Start of Block

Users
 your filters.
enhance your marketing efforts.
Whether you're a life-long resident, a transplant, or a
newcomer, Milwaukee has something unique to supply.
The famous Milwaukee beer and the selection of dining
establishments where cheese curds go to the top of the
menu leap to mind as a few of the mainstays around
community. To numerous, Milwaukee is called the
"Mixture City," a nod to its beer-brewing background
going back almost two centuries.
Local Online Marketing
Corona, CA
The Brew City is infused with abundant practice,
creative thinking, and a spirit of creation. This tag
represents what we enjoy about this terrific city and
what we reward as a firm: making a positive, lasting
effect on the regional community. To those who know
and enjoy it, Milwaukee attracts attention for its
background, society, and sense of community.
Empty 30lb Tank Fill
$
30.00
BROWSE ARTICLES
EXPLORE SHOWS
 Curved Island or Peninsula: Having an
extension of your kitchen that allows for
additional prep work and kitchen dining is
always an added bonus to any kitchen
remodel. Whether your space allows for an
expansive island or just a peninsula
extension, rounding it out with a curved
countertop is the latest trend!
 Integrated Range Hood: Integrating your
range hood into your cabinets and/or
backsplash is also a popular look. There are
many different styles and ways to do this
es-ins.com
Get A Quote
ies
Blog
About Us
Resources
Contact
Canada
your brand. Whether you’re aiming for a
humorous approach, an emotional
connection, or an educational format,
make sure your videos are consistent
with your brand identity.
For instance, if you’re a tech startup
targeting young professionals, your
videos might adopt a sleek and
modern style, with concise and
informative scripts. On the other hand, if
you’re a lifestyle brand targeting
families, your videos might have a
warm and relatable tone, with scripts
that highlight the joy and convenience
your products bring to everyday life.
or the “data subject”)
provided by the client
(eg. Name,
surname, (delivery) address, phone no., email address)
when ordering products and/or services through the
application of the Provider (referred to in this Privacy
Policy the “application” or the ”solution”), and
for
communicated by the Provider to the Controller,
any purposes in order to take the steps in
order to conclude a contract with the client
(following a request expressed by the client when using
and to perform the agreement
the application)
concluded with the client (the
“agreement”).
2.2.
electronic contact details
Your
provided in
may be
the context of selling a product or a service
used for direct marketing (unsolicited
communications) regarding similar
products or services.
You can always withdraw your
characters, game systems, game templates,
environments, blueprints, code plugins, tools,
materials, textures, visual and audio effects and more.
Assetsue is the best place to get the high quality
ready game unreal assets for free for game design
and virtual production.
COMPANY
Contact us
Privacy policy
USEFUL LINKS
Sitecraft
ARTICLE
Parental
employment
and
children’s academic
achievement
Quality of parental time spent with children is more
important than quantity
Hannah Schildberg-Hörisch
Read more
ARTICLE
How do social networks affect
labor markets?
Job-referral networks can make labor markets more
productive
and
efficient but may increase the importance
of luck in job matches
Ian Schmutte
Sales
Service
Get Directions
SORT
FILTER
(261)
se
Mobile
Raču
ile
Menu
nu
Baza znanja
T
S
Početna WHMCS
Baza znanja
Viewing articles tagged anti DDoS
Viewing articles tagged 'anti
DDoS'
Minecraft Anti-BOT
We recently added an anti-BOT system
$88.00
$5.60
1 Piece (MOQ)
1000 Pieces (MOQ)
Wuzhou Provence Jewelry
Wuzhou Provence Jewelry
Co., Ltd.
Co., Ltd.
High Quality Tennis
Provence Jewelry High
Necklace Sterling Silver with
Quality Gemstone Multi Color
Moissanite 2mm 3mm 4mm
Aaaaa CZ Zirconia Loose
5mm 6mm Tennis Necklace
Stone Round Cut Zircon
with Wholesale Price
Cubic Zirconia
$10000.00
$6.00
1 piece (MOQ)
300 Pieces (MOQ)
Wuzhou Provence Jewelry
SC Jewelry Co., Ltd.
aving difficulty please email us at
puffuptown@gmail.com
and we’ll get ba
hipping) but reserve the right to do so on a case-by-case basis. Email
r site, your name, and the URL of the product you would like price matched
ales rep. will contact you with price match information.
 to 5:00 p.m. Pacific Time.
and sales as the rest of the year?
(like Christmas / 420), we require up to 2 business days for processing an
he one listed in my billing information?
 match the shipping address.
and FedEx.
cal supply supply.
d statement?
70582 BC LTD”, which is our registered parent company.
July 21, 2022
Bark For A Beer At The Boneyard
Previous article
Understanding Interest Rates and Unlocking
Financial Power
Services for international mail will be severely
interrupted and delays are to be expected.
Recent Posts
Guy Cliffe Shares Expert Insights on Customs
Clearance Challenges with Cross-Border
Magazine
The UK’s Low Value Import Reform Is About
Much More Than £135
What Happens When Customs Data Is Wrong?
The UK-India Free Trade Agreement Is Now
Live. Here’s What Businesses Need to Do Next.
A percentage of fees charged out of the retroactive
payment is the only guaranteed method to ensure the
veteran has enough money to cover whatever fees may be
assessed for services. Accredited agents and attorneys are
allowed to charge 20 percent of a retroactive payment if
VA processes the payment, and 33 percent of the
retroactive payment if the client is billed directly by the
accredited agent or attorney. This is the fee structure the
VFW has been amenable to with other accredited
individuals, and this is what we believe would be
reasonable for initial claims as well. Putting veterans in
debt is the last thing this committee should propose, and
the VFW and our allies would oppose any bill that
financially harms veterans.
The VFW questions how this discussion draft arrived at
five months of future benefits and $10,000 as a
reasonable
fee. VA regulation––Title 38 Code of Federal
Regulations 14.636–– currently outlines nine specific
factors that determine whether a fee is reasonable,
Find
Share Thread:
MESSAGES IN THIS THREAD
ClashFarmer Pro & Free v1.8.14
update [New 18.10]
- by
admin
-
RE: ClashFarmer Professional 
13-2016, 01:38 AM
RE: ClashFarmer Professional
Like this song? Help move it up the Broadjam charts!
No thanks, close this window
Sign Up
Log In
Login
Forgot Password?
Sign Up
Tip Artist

End of Block

» **Task to carry out**
Extract all of the data exactly as written.

» **Expected output**
Users
 your filters.
enhance your marketing efforts.
Whether you're a life-long resident, a transplant, or a
newcomer, Milwaukee has something unique to supply.
The famous Milwaukee beer and the selection of dining
establishments where cheese curds go to the top of the
menu leap to mind as a few of the mainstays around
community. To numerous, Milwaukee is called the
"Mixture City," a nod to its beer-brewing background
going back almost two centuries.
Local Online Marketing
Corona, CA
The Brew City is infused with abundant practice,
creative thinking, and a spirit of creation. This tag
represents what we enjoy about this terrific city and
what we reward as a firm: making a positive, lasting
effect on the regional community. To those who know
and enjoy it, Milwaukee attracts attention for its
background, society, and sense of community.
Empty 30lb Tank Fill
$
30.00
BROWSE ARTICLES
EXPLORE SHOWS
 Curved Island or Peninsula: Having an
extension of your kitchen that allows for
additional prep work and kitchen dining is
always an added bonus to any kitchen
remodel. Whether your space allows for an
expansive island or just a peninsula
extension, rounding it out with a curved
countertop is the latest trend!
 Integrated Range Hood: Integrating your
range hood into your cabinets and/or
backsplash is also a popular look. There are
many different styles and ways to do this
es-ins.com
Get A Quote
ies
Blog
About Us
Resources
Contact
Canada
your brand. Whether you’re aiming for a
humorous approach, an emotional
connection, or an educational format,
make sure your videos are consistent
with your brand identity.
For instance, if you’re a tech startup
targeting young professionals, your
videos might adopt a sleek and
modern style, with concise and
informative scripts. On the other hand, if
you’re a lifestyle brand targeting
families, your videos might have a
warm and relatable tone, with scripts
that highlight the joy and convenience
your products bring to everyday life.
or the “data subject”)
provided by the client
(eg. Name,
surname, (delivery) address, phone no., email address)
when ordering products and/or services through the
application of the Provider (referred to in this Privacy
Policy the “application” or the ”solution”), and
for
communicated by the Provider to the Controller,
any purposes in order to take the steps in
order to conclude a contract with the client
(following a request expressed by the client when using
and to perform the agreement
the application)
concluded with the client (the
“agreement”).
2.2.
electronic contact details
Your
provided in
may be
the context of selling a product or a service
used for direct marketing (unsolicited
communications) regarding similar
products or services.
You can always withdraw your
characters, game systems, game templates,
environments, blueprints, code plugins, tools,
materials, textures, visual and audio effects and more.
Assetsue is the best place to get the high quality
ready game unreal assets for free for game design
and virtual production.
COMPANY
Contact us
Privacy policy
USEFUL LINKS
Sitecraft
ARTICLE
Parental
employment
and
children’s academic
achievement
Quality of parental time spent with children is more
important than quantity
Hannah Schildberg-Hörisch
Read more
ARTICLE
How do social networks affect
labor markets?
Job-referral networks can make labor markets more
productive
and
efficient but may increase the importance
of luck in job matches
Ian Schmutte
Sales
Service
Get Directions
SORT
FILTER
(261)
se
Mobile
Raču
ile
Menu
nu
Baza znanja
T
S
Početna WHMCS
Baza znanja
Viewing articles tagged anti DDoS
Viewing articles tagged 'anti
DDoS'
Minecraft Anti-BOT
We recently added an anti-BOT system
$88.00
$5.60
1 Piece (MOQ)
1000 Pieces (MOQ)
Wuzhou Provence Jewelry
Wuzhou Provence Jewelry
Co., Ltd.
Co., Ltd.
High Quality Tennis
Provence Jewelry High
Necklace Sterling Silver with
Quality Gemstone Multi Color
Moissanite 2mm 3mm 4mm
Aaaaa CZ Zirconia Loose
5mm 6mm Tennis Necklace
Stone Round Cut Zircon
with Wholesale Price
Cubic Zirconia
$10000.00
$6.00
1 piece (MOQ)
300 Pieces (MOQ)
Wuzhou Provence Jewelry
SC Jewelry Co., Ltd.
aving difficulty please email us at
puffuptown@gmail.com
and we’ll get ba
hipping) but reserve the right to do so on a case-by-case basis. Email
r site, your name, and the URL of the product you would like price matched
ales rep. will contact you with price match information.
 to 5:00 p.m. Pacific Time.
and sales as the rest of the year?
(like Christmas / 420), we require up to 2 business days for processing an
he one listed in my billing information?
 match the shipping address.
and FedEx.
cal supply supply.
d statement?
70582 BC LTD”, which is our registered parent company.
July 21, 2022
Bark For A Beer At The Boneyard
Previous article
Understanding Interest Rates and Unlocking
Financial Power
Services for international mail will be severely
interrupted and delays are to be expected.
Recent Posts
Guy Cliffe Shares Expert Insights on Customs
Clearance Challenges with Cross-Border
Magazine
The UK’s Low Value Import Reform Is About
Much More Than £135
What Happens When Customs Data Is Wrong?
The UK-India Free Trade Agreement Is Now
Live. Here’s What Businesses Need to Do Next.
A percentage of fees charged out of the retroactive
payment is the only guaranteed method to ensure the
veteran has enough money to cover whatever fees may be
assessed for services. Accredited agents and attorneys are
allowed to charge 20 percent of a retroactive payment if
VA processes the payment, and 33 percent of the
retroactive payment if the client is billed directly by the
accredited agent or attorney. This is the fee structure the
VFW has been amenable to with other accredited
individuals, and this is what we believe would be
reasonable for initial claims as well. Putting veterans in
debt is the last thing this committee should propose, and
the VFW and our allies would oppose any bill that
financially harms veterans.
The VFW questions how this discussion draft arrived at
five months of future benefits and $10,000 as a
reasonable
fee. VA regulation––Title 38 Code of Federal
Regulations 14.636–– currently outlines nine specific
factors that determine whether a fee is reasonable,
Find
Share Thread:
MESSAGES IN THIS THREAD
ClashFarmer Pro & Free v1.8.14
update [New 18.10]
- by
admin
-
RE: ClashFarmer Professional 
13-2016, 01:38 AM
RE: ClashFarmer Professional
Like this song? Help move it up the Broadjam charts!
No thanks, close this window
Sign Up
Log In
Login
Forgot Password?
Sign Up
Tip Artist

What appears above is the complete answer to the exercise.